Случалось, волоча обутые в сандалии, тяжелые от усталости ноги, бродили они в окрестностях Кацунума, и, срывая ягоды дикого винограда, сын слушал рассказы отца о былом, о далеких сражениях тысяча восемьсот шестьдесят восьмого года.
   Солнце садилось, печально мерцали огоньки, зажигавшиеся в дальних селениях, откуда-то издалека доносилось ржанье лошадей, навьюченных снопами риса; отец, остановившись у одинокого холма в безлюдном поле, говорил: «Здесь тоже пали в ту пору воины…» и с поклоном опускал пучок полевых хризантем к подножью безыменной могилы, а Сусуму молча стоял с ним рядом.
   Открыть вам еще одну тайну? Бывали дни, когда мальчик смотрел на горы – Сиранэ, Комагатакэ, Дзидзо-гатакэ, Яцугатакэ, Кимбусан – на все это беспорядочное нагромождение разделенных ущельями утесов, обступивших горизонт. А над ними, отдельно от других, высилась одна, совсем особая – священная, величественная вершина Фудзи, словно манившая: «Приди!» И мальчик смотрел на эту вершину, на эти преграды и стены, воздвигнутые самой природой, некогда пробудившие дух борьбы и отваги в мужественном сердце славного Кидзан; подобно тигру, яростный порыв которого тем свирепее, чем прочнее клетка, в которую его заключили, загорелся когда-то Кидзан страстным желанием раздвинуть, сломать эти скалистые стены, чтобы вырваться на широкий простор жизни…
   Бывали дни, когда, стоя на плотине Сингэн, Сусуму смотрел на неистово бурлившие внизу воды реки Фудзигава; видел, как, вобрав в себя бесчисленные потоки, бегущие по склонам после долгих дождей, мутная, кипящая река легко опрокидывала камни весом в десять и в двадцать тонн, разбрасывала скалы, если скалы встречались ей на пути, а когда дорогу ей преграждали горы – пробивала в них себе новое русло.

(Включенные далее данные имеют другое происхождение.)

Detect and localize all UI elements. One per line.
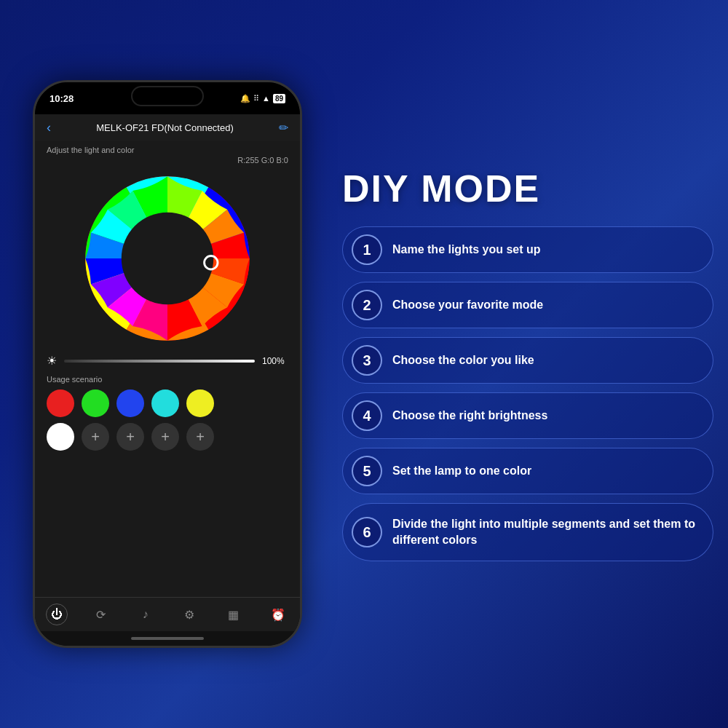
- phone-screen: ‹ MELK-OF21 FD(Not Connected) ✏ Adjust t…: [35, 114, 300, 631]
- main-container: 10:28 🔔 ⠿ ▲ 89 ‹ MELK-OF21 FD(Not Connec…: [15, 15, 713, 713]
- app-title: MELK-OF21 FD(Not Connected): [58, 122, 272, 133]
- step-5: 5 Set the lamp to one color: [342, 448, 713, 494]
- phone-notch: [131, 86, 204, 106]
- color-swatches-row1: [35, 387, 300, 420]
- color-wheel[interactable]: [84, 175, 251, 342]
- swatch-red[interactable]: [47, 389, 74, 417]
- brightness-row: ☀ 100%: [35, 349, 300, 372]
- step-5-number: 5: [352, 456, 382, 486]
- phone: 10:28 🔔 ⠿ ▲ 89 ‹ MELK-OF21 FD(Not Connec…: [33, 80, 302, 648]
- alert-icon: 🔔: [240, 94, 250, 103]
- nav-timer[interactable]: ⏰: [267, 604, 289, 625]
- swatch-cyan[interactable]: [151, 389, 179, 417]
- nav-power[interactable]: ⏻: [46, 604, 68, 625]
- nav-effects[interactable]: ⟳: [90, 604, 112, 625]
- battery-icon: 89: [273, 94, 285, 103]
- step-1: 1 Name the lights you set up: [342, 226, 713, 273]
- home-indicator: [131, 637, 204, 640]
- swatch-blue[interactable]: [116, 389, 144, 417]
- step-4-text: Choose the right brightness: [392, 408, 547, 424]
- step-2-number: 2: [352, 290, 382, 320]
- rgb-values: R:255 G:0 B:0: [35, 156, 300, 167]
- step-6-number: 6: [352, 517, 382, 547]
- step-6-text: Divide the light into multiple segments …: [392, 516, 698, 549]
- step-3: 3 Choose the color you like: [342, 337, 713, 384]
- step-1-text: Name the lights you set up: [392, 242, 541, 258]
- nav-settings[interactable]: ⚙: [178, 604, 200, 625]
- adjust-label: Adjust the light and color: [35, 141, 300, 156]
- sun-icon: ☀: [47, 354, 57, 368]
- color-swatches-row2: + + + +: [35, 420, 300, 454]
- usage-label: Usage scenario: [35, 372, 300, 387]
- brightness-bar[interactable]: [64, 360, 255, 363]
- add-swatch-4[interactable]: +: [186, 423, 214, 451]
- add-swatch-1[interactable]: +: [82, 423, 109, 451]
- step-2-text: Choose your favorite mode: [392, 297, 543, 313]
- swatch-white[interactable]: [47, 423, 74, 451]
- right-panel: DIY MODE 1 Name the lights you set up 2 …: [342, 152, 713, 576]
- color-wheel-container[interactable]: [35, 167, 300, 349]
- add-swatch-2[interactable]: +: [116, 423, 144, 451]
- nav-music[interactable]: ♪: [135, 604, 157, 625]
- app-header: ‹ MELK-OF21 FD(Not Connected) ✏: [35, 114, 300, 141]
- status-icons: 🔔 ⠿ ▲ 89: [240, 94, 285, 103]
- signal-icon: ⠿: [253, 94, 259, 103]
- diy-title: DIY MODE: [342, 167, 713, 210]
- phone-home-bar: [35, 631, 300, 646]
- step-4: 4 Choose the right brightness: [342, 392, 713, 439]
- step-6: 6 Divide the light into multiple segment…: [342, 503, 713, 561]
- back-button[interactable]: ‹: [47, 120, 51, 135]
- step-1-number: 1: [352, 234, 382, 265]
- step-4-number: 4: [352, 400, 382, 431]
- phone-wrapper: 10:28 🔔 ⠿ ▲ 89 ‹ MELK-OF21 FD(Not Connec…: [15, 80, 320, 648]
- step-2: 2 Choose your favorite mode: [342, 282, 713, 328]
- swatch-green[interactable]: [82, 389, 109, 417]
- swatch-yellow[interactable]: [186, 389, 214, 417]
- status-bar: 10:28 🔔 ⠿ ▲ 89: [35, 82, 300, 114]
- wifi-icon: ▲: [262, 94, 270, 103]
- brightness-value: 100%: [262, 356, 288, 366]
- svg-point-3: [122, 213, 214, 305]
- edit-button[interactable]: ✏: [279, 121, 288, 135]
- add-swatch-3[interactable]: +: [151, 423, 179, 451]
- step-3-text: Choose the color you like: [392, 352, 534, 368]
- nav-scenes[interactable]: ▦: [223, 604, 245, 625]
- step-5-text: Set the lamp to one color: [392, 463, 531, 479]
- step-3-number: 3: [352, 345, 382, 376]
- bottom-nav: ⏻ ⟳ ♪ ⚙ ▦ ⏰: [35, 597, 300, 631]
- status-time: 10:28: [50, 93, 74, 104]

   Какие мысли, какие чувства запали в эти минуты в душу ребенка – вряд ли нуждается в пояснении…

6

   Сусуму исполнилось двенадцать лет, когда в гости к отцу неожиданно приехал давно не подававший о себе вестей дядя Дзюро. В роду Хигаси было десять сыновей, и имена им дали по порядку рождения, по цифрам.[87] Итиро и Дзиро умерли детьми, и наследником дома стал, таким образом, третий сын – Сабуро. Остальных семерых братьев отдали на воспитание в семьи хатамото того же клана. Сиро погиб в бою, когда в рядах дружины Хатиро Иба пытался преградить путь императорскому войску в горах Хаконэ. Горо, воевавший в отряде «сёгитай»,[88] был зарублен мечом в схватке в Уэно. Рокуро удалось спастись бегством, но на пути из Синагава в Хакодатэ судно, на котором он плыл, потерпело крушение в открытом море, и он утонул в водах залива Босю. Ситиро закололся мечом при падении замка Айдзу. Хатиро умер от болезни. Куро из-за родственных связей семьи, в которой воспитывался, примкнул к императорской армии и пал в бою за взятие замка Горекаку. Из десяти братьев в живых остались только двое – Сабуро да младший Дзюро, отданный на воспитание в семью врача по фамилии Аояги в один из кланов на острове Сикоку.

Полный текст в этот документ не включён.